Renal Impairment: Dolutegravir plasma concentrations were decreased in subjects with severe renal impairment compared with those in matched healthy controls. However, no dosage adjustment is necessary for treatment-naïve or treatment-experienced and INSTI-naïve patients with mild, moderate, or severe renal impairment or for INSTI- experienced patients (with certain INSTI-associated resistance substitutions or clinically suspected INSTI resistance) with mild or moderate renal impairment. Caution is warranted for INSTI-experienced patients (with certain INSTI-associated resistance substitutions or clinically suspected INSTI resistance [see Pharmacology: Microbiology under Actions]) with severe renal impairment, as the decrease in dolutegravir concentrations may result in loss of therapeutic effect and development of resistance to dolutegravir or other coadministered antiretroviral agents [see Pharmacology under Actions]. Dolutegravir has not been studied in patients on dialysis.
Use in Children: The safety, virologic, and immunologic responses in subjects who received dolutegravir were evaluated in 46 treatment-experienced, INSTI-naïve, HIV-1-infected subjects aged 6 to less than 18 years in an open-label, multicenter, dose-finding clinical trial, IMPAACT P1093 [see Pharmacology: Pharmacodynamics: Clinical Studies under Actions]. Frequency, type, and severity of adverse drug reactions among the 46 pediatric subjects were comparable to those observed in adults [see Adverse Reactions]. In 17 subjects weighing at least 30 kg, pharmacokinetic parameters of dolutegravir were comparable to adults receiving 50 mg once daily [see Pharmacology under Actions].

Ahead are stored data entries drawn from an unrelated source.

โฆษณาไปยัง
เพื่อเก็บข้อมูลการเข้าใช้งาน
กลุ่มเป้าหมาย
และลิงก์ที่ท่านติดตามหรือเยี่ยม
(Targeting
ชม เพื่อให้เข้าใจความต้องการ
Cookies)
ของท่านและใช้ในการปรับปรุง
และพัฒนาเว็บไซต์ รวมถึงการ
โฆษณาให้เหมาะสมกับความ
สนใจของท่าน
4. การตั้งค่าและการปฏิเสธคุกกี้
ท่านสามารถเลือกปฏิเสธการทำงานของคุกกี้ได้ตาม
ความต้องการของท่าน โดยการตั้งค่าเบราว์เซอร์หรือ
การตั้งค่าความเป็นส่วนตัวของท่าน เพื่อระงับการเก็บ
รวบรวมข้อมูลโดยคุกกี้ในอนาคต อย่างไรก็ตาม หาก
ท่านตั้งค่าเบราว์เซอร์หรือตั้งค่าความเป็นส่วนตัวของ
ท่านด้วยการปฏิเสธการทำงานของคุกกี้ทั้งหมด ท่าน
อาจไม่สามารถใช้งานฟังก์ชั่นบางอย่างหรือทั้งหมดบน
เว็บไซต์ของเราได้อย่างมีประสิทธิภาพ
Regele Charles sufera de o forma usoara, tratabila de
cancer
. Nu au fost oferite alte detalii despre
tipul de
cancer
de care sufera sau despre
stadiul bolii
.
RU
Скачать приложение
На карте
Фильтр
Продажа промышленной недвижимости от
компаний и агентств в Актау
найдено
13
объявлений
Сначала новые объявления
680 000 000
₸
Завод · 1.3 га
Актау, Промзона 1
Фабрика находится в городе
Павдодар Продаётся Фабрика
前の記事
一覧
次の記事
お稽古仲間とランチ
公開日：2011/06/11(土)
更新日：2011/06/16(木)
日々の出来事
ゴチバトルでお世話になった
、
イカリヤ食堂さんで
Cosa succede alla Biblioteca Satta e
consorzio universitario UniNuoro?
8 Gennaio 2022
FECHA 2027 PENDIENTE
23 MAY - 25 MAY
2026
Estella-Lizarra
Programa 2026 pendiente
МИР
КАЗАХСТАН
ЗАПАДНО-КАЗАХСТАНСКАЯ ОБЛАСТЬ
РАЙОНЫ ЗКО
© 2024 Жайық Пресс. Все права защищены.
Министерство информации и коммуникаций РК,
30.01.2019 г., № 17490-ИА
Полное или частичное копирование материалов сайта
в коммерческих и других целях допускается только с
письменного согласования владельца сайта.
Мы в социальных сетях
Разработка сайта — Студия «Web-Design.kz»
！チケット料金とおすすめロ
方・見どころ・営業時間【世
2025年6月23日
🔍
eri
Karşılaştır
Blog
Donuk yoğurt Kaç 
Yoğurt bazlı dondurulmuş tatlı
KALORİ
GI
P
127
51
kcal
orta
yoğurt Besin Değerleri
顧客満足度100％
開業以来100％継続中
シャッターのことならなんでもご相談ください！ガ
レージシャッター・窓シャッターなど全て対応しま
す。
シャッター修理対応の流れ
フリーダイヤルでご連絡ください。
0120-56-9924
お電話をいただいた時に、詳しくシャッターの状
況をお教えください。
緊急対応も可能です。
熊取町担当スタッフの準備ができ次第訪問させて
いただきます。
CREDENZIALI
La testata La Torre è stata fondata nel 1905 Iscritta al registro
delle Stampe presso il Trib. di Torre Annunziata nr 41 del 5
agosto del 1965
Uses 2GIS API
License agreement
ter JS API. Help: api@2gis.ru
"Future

Safety and efficacy of dolutegravir have not been established in pediatric patients weighing less than 30 kg or in any pediatric patients who are INSTI-experienced.
Use in Elderly: Clinical trials of dolutegravir did not include sufficient numbers of subjects aged 65 and older to determine whether they respond differently from younger subjects. In general, caution should be exercised in the administration of dolutegravir in elderly patients reflecting the greater frequency of decreased hepatic, renal, or cardiac function, and of concomitant disease or other drug therapy [see Pharmacology under Actions].